This article was last updated 8 years ago

chrome 59, Chrome, Google Chrome, Google

Chrome, the most widely used desktop browser, has today bagged yet another update to launch its 55th iteration(yes! 55th!) across all major platforms – Mac, Windows, and Linux. With this release, the Chrome team is delivering most of the ‘promised’ changes, including killing support for Flash, reducing memory footprint and CSS automatic hyphenation to its browser offering.

The internet has been steadily bidding goodbye to Adobe Flash, and Chrome is leading the race by defaulting HTML5 on the majority of websites. In May, the company announced that it will slowly phase out Flash and give preference to more standard and lightweight technologies like HTML5.

It took the first step back in September when it blocked Flash-based page analytics and other background elements from being activated by default on Chrome 53. The user had to dispense the browser permission to access Flash from the pop-up notification it displayed at the top of the page each time.
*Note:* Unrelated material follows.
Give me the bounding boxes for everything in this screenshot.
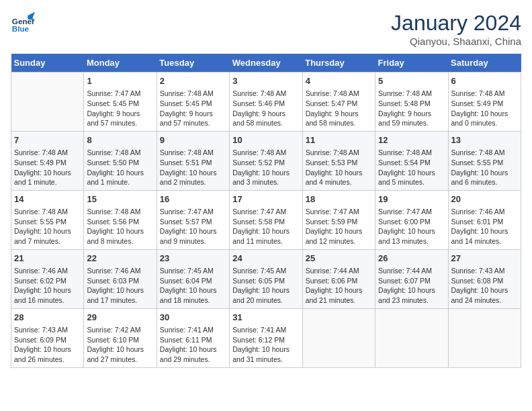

The team took its next big step towards the change when it started rewriting embedded YouTube flash players to use the new YouTube HTML5 embed style. It had then stated that HTML5 will be the default norm starting next month – with the next month. And it has delivered. Flash is dead. This is Chrome’s first step towards defaulting HTML5 for the user.

Some sites, including those completely dependent on Flash or the top 10 sites on the web, are exempted from this humongous change in how the web will now work on Chrome. This change has been induced with the primary goal of improving security and reducing power consumption, which leads us to the next major improvement introduced in this update.

Chrome 55 is over 50 percent less memory hogging than its predecessors. And well, Google had already made us aware of this change via the ‘beta’ developer version of the browser a couple months ago. This has been made possible due to the updated V8 JavaScript engine which focuses on the hysterics of the site rather than the collected garbage heap in the background. This will provide a more dynamic experience to users, who would earlier have to sit and wait for the page to load completely.

This website also brings with it numerous bug fixes, improvements, and new developer tools. The addition of CSS automatic hyphenation will enable the browser to hyphenate words while line-wrapping, thus adding to the visual consistency of content on the page. This is also dispatching pointer events to unify mouse, touch, and other controls. This update also marks web storage as persistent storage for your website, introduces native sharing capabilities with WebShare API.

Chrome 55 for desktop users is rolling out to users, starting today. The Android and Chrome OS update should be following shortly.